“You are the bows from which your children as living arrows are set forth”, K. Gibran.
As a parent I must prepare my children to become capable, resilient and independent people. For my kids this includes how they must protect themselves against a life threatening allergic reaction and how to manage a reaction if it happens.
Ever since their diagnosis with food allergies in 2006 & 2009 my husband and I have been teaching ourselves and our kids how to stay safe. In order to ensure their safety there are a lot of rules like no food sharing, wash hands before eating, always carry your epi-pen, read labels, tell those around you about your allergies so they can help you stay safe. I constantly remind them to do these things but as they get older they must take over the responsibility. They are starting to do this.
Yet as they become typical self conscious teenagers I worry – maybe they won’t want to make the allergies seem like a big deal, maybe they won’t always carry their epi-pen around, maybe they will accept food without asking what’s in it.
Simon Katz died in September 2015 because he took a bite of a friend’s s’more which unknown to him contained peanut butter. He did not have his epi-pen on him. He told his friends not to worry he’d be okay. His friends shared about what happened that day here:
Earlier this week Owen Carey died celebrating his 18th Birthday. He did not have his epi-pen with him that day. His father said: “a stupid bit of ‘plain grilled’ chicken cooked the wrong way robbed me of my son. I will never, ever, be able to replace him. He has gone forever.”
These deaths are devastating and and remind me that I won’t always be there by their side. They have to advocate for themselves, not eat without an epi-pen and surround themselves with caring people who will also look out for them.
My hope is that oral immunotherapy will decrease this heavy burden of food allergies. However, even after successful completion of OIT they will still have to carry their life saving epinephrine because reactions can occur post completion in the maintenance period when they will be taking daily doses of the allergen to maintain the desensitization.

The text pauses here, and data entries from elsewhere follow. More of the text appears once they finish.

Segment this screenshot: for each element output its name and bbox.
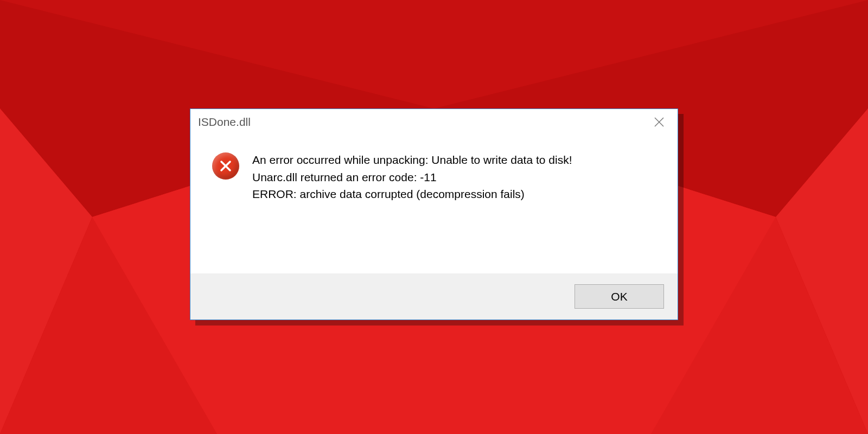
error-message-line: An error occurred while unpacking: Unabl…: [252, 151, 572, 169]
error-message-line: ERROR: archive data corrupted (decompres…: [252, 186, 572, 203]
dialog-title: ISDone.dll: [198, 116, 643, 129]
dialog-footer: OK: [190, 273, 678, 320]
error-message: An error occurred while unpacking: Unabl…: [239, 151, 572, 263]
dialog-titlebar[interactable]: ISDone.dll: [190, 109, 678, 135]
dialog-body: An error occurred while unpacking: Unabl…: [190, 135, 678, 273]
error-dialog-wrapper: ISDone.dll An error occurred while unpac…: [190, 108, 678, 320]
close-icon: [654, 117, 664, 127]
close-button[interactable]: [643, 109, 675, 135]
error-icon: [212, 152, 239, 180]
error-dialog: ISDone.dll An error occurred while unpac…: [190, 108, 678, 320]
error-message-line: Unarc.dll returned an error code: -11: [252, 169, 572, 186]
ok-button[interactable]: OK: [575, 284, 664, 309]
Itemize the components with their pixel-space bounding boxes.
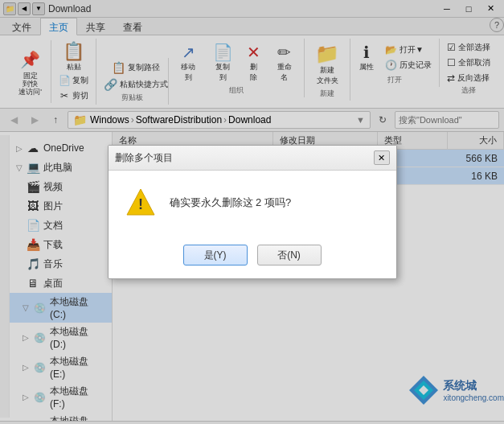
- dialog-title-bar: 删除多个项目 ✕: [109, 146, 396, 171]
- warning-icon: !: [125, 187, 157, 219]
- svg-text:!: !: [138, 196, 143, 212]
- dialog-buttons: 是(Y) 否(N): [109, 235, 396, 278]
- dialog: 删除多个项目 ✕ ! 确实要永久删除这 2 项吗? 是(Y) 否(N): [108, 145, 397, 279]
- dialog-overlay: 删除多个项目 ✕ ! 确实要永久删除这 2 项吗? 是(Y) 否(N): [0, 0, 504, 424]
- dialog-content: ! 确实要永久删除这 2 项吗?: [109, 171, 396, 235]
- no-button[interactable]: 否(N): [257, 245, 322, 266]
- yes-button[interactable]: 是(Y): [183, 245, 248, 266]
- dialog-message: 确实要永久删除这 2 项吗?: [170, 195, 292, 211]
- dialog-title: 删除多个项目: [115, 151, 173, 165]
- dialog-close-button[interactable]: ✕: [374, 150, 390, 165]
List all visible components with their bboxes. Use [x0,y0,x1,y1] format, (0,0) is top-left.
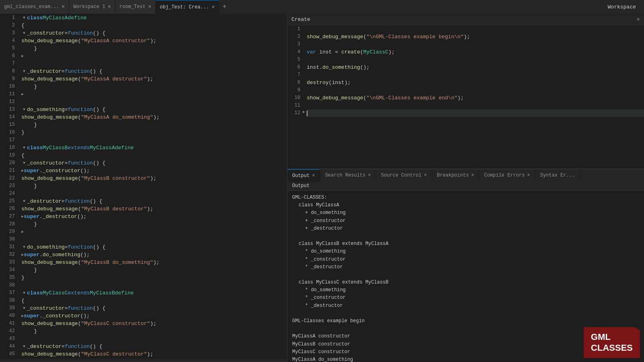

Still, in the quest to send forth living arrows that can fly freely we continue with OIT.
Yesterday we were seen by Dr Hanna for OIT updose #4.
Sahil was given 1 mL of a higher concentration of peanut solution – 5 mg/mL instead of the 0.5 mg/mL of which he has been taking increasing doses since starting OIT. He was nervous because it is an increase from 2mg to 5 mg. This is 1/32 of a peanut! Thankfully, he successfully ingested it and had no symptoms aside from one sneeze about 20 minutes after the dose.
Jaya was given 16 drops of the diluted milk solution. She also sneezed once about 10 minutes after the dose and complained of itchy feet which subsided after removing her socks.
We will be returning for updose #5 in three weeks instead of the usual two because Dr Mack & Dr Hanna are moving to a new location and need time to set up there. Sahil and Jaya will be on updose #4 for the next three weeks. We are okay with the extra week because from the research I have done the slower we go the better.
Like life, the OIT journey is a marathon, not a sprint.